Can communal editing
become a form of participatory
arts experience?
Woolf's Blue & Green
Woolf, Virginia. 'Blue & Green.' from Monday or Tuesday, Hogarth Press (1921).
'Blue & Green' is one of eight short stories published in Woolf's 1921 short story collection, Monday or Tuesday. This book - Woolf's only short story collection - provides us with the bridge between her early novels and her later experimental modernism. As the British Library website describes: 'A radical departure from her two earlier realist novels, Monday or Tuesday is the puzzle piece that reveals how Woolf developed the modern novel in the 1920s. Woolf, both at the time of writing Monday or Tuesday and later in 1930, recognised the significance of the collection:
​
The [sic] Unwritten Novel was the great discovery, however. That – again in one second – showed me how I could embody all of my deposit of experience in a shape that fitted it – not that I have ever reached that end; but anyhow I saw, branching out of the tunnel I made, when I discovered that method of approach, Jacobs Room, Mrs Dalloway etc – How I trembled with excitement.'
​
'Blue & Green' takes the form of two complementary prose poems that allow colour to expand and develop into association and imagery.
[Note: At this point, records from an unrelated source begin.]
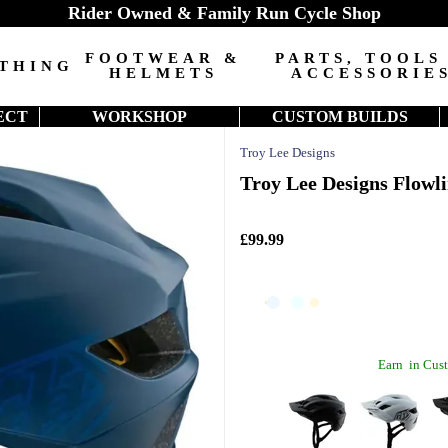
Rider Owned & Family Run Cycle Shop
FOOTWEAR &
PARTS, TOOLS
THING
HELMETS
ACCESSORIE
ECT
WORKSHOP
CUSTOM BUILDS
Troy Lee Designs
Troy Lee Designs Flowl
£99.99
Earn
in Cust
This short story 'sees Woolf develop her interest in fusing literature with techniques borrowed from other art forms. Evoking a painting or an artist’s eye, ‘Blue & Green’ uses colour to conjure a chain of images and associations.' (British Library). It is a text that offers so much possibility for interpretation across artforms; an obvious choice when selecting writing that lends itself to creative annotation.